I told you this before and I will say it again. He NEEDS help. YOU cannot fix him. He needs professional help. Marriage counseling is great but it is not the time to try and work on that. He needs to work on him first. He is going to counseling while high on drugs. How much do you think you guys are getting out of that. He can't love you if he doesn't love himself.
I also mentioned to you to try and talk with hum about it. Not confront but discuss instead. If you can't get that conversation going I don't know what to say. You can't force him so you are in a bad situation.The only thing you can do at this time is to make a decision about your marriage. Do you want to stay in a marriage like this? Do you want your son exposed to this? These are huge and life changing decisions and they are not meant to be done in one day.
I suggest that you get yourself into an Al-Anon group ASAP. You will learn about living with an active addict. You will be around people just like you and they will guide you through this process. I believe it would do you a world of good and I hope you will take the suggestion.
Here is the link to find a meeting near you. If there are none that you see you can call the toll free number listed. Please give it a try. You have nothing to lose.
http://al-anon.org/local-meetings
You are both in my prayers sweetie. Keep posting and talking with us here. I know it helps to get it all out. Someone is always here to support you.
BTW, that is the most I have ever typed in a response in my 7-1/2 years on the site. That alone shows how much I want to help you.
oh my goodness, thank you so very much. Well said and heard, loud and clear. :-) My eyes are opening up, thanks to all your kind and honest words.

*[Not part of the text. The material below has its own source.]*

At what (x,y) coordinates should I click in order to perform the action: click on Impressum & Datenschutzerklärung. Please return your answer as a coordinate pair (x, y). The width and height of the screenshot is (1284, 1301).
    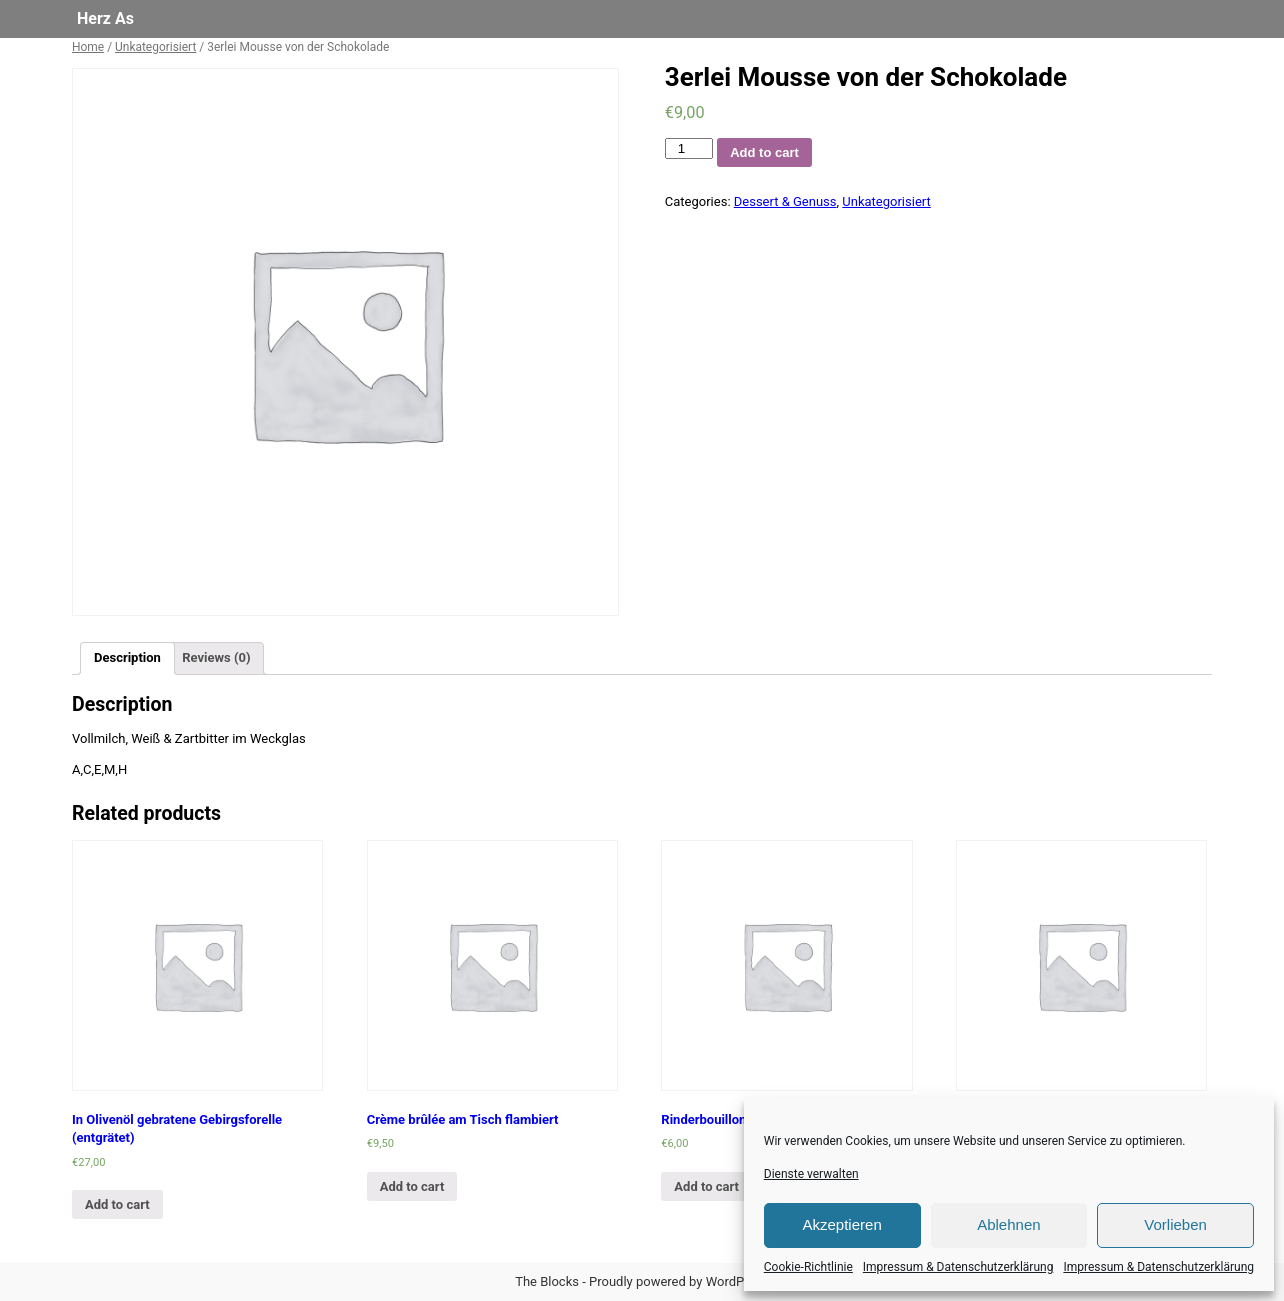     Looking at the image, I should click on (958, 1267).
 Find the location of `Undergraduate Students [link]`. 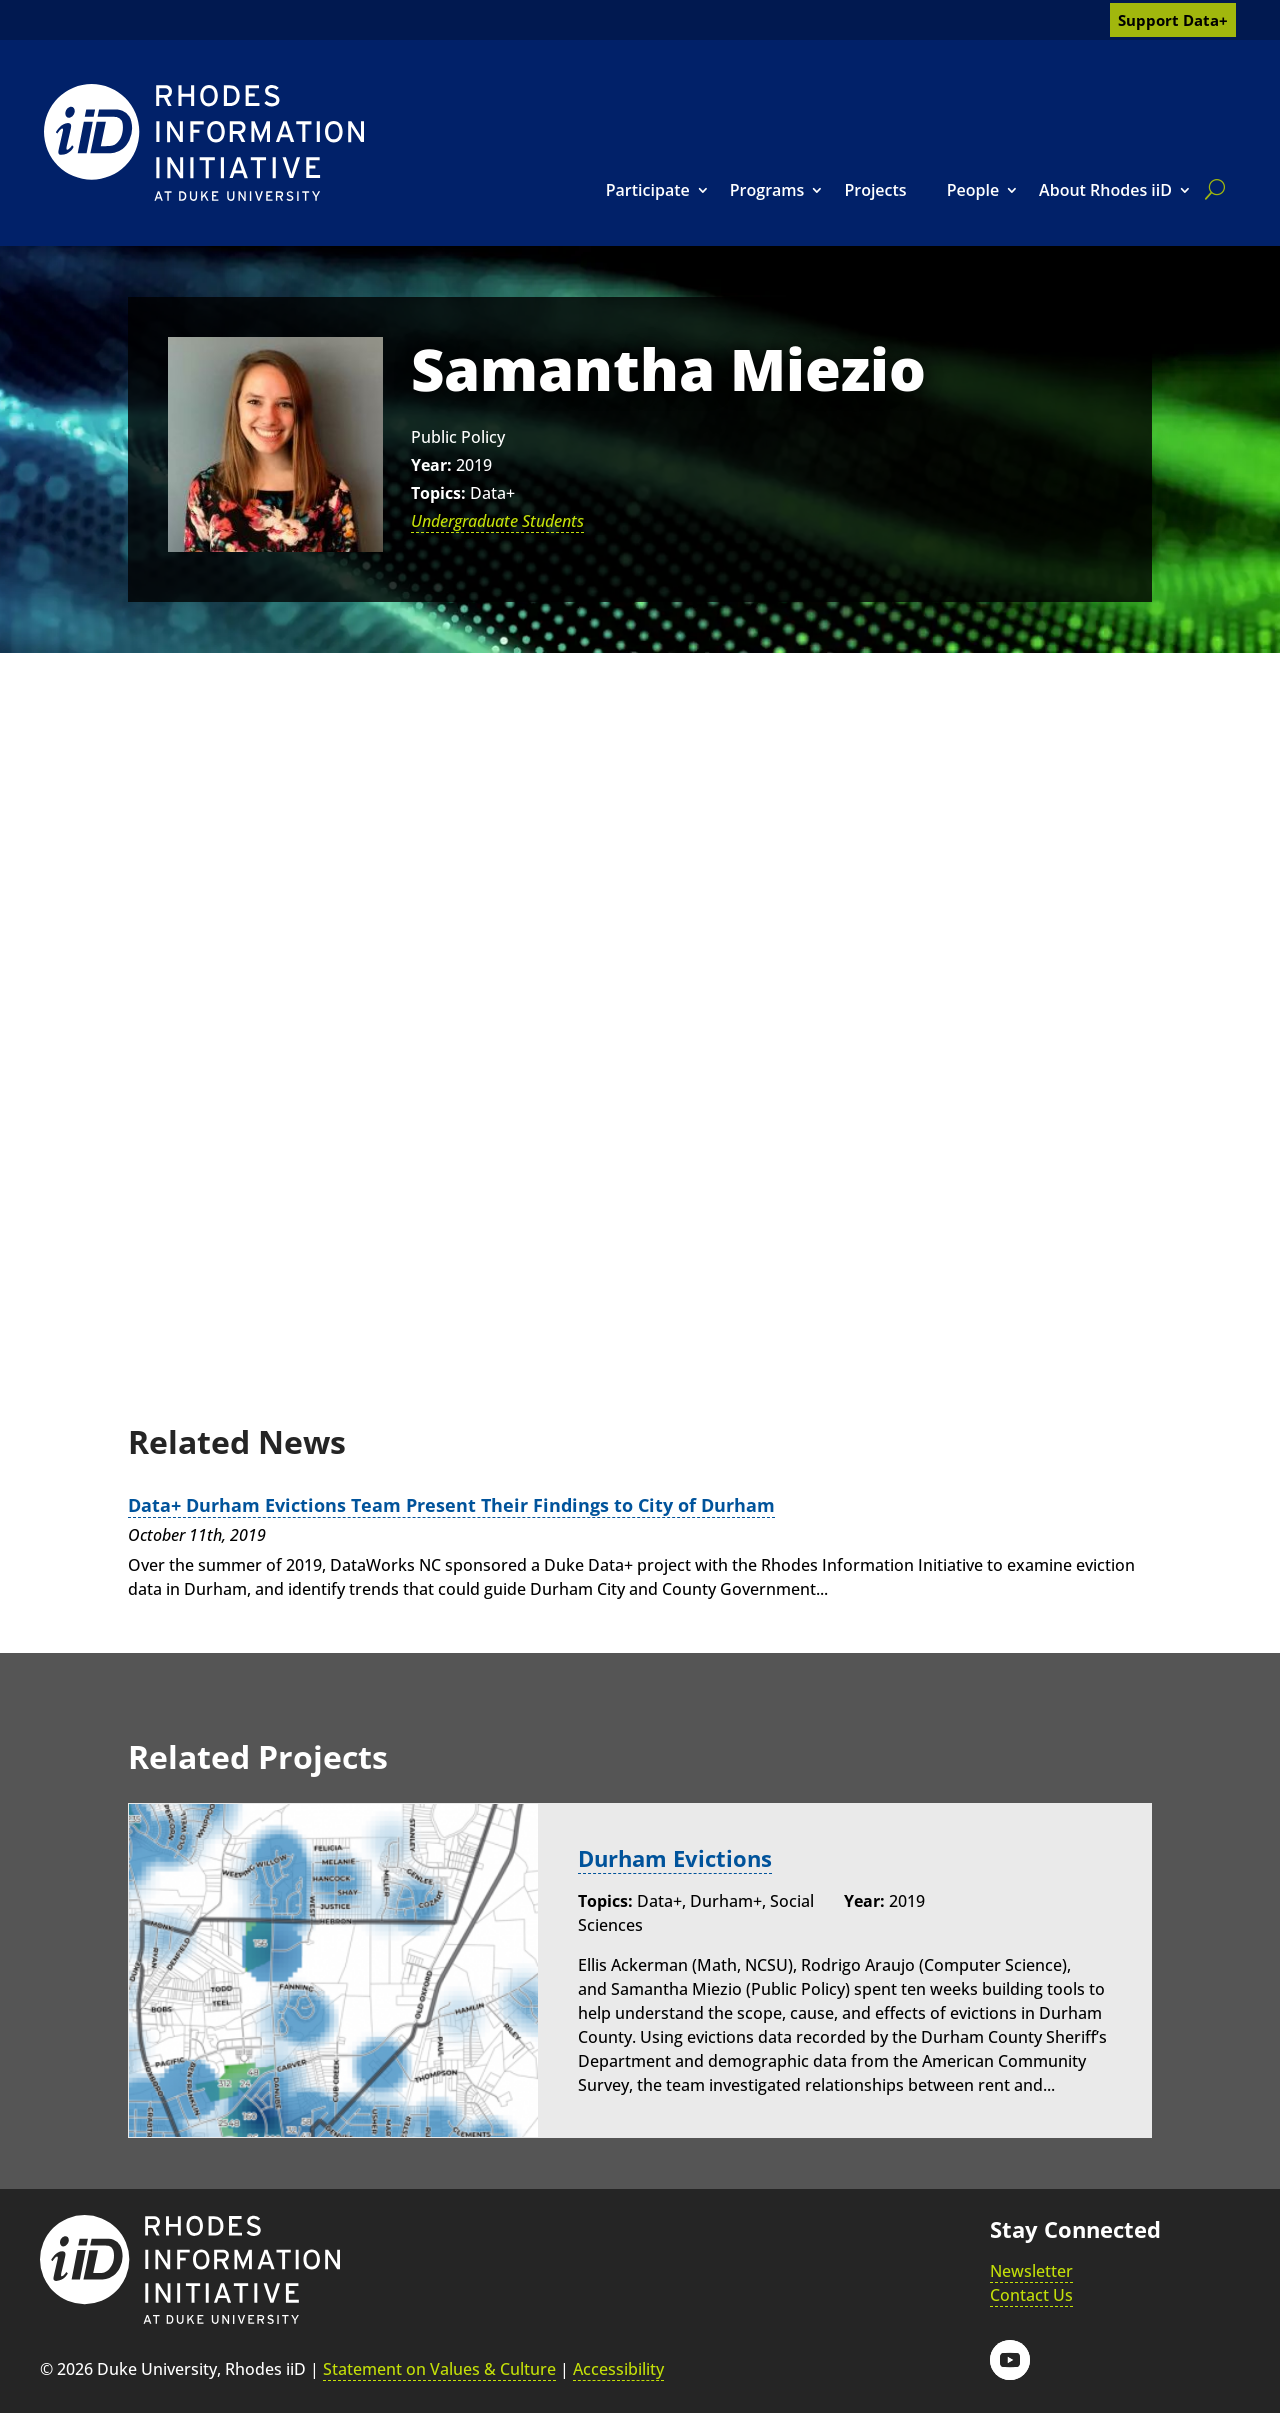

I'm going to go to a meeting this week, too. It'll be awkward, but educational I'm sure.
Will meet with the attorney soon. And will talk to my parents this weekend.
Kind of a decisive person, so I'll see it through. It will be hard, and most of all, hard on my son. :-(
Sending you enormous hugs from the other side of the country.
Wow! He definitely needs to see a physician and get his depression and drug use addressed. It would be appropriate to tell him, as well! I agree, the amounts you mentioned aren't large but the combination of drugs is a concern. He needs to get honest about the whole situation and stop blaming you. He sounds antagonistic toward you and that can't be fun or healthy...and you sound too nice to him! haha. He doesn't deserve nice right now; he's not being nice at all.
Follow IBK's sage advice. It's time.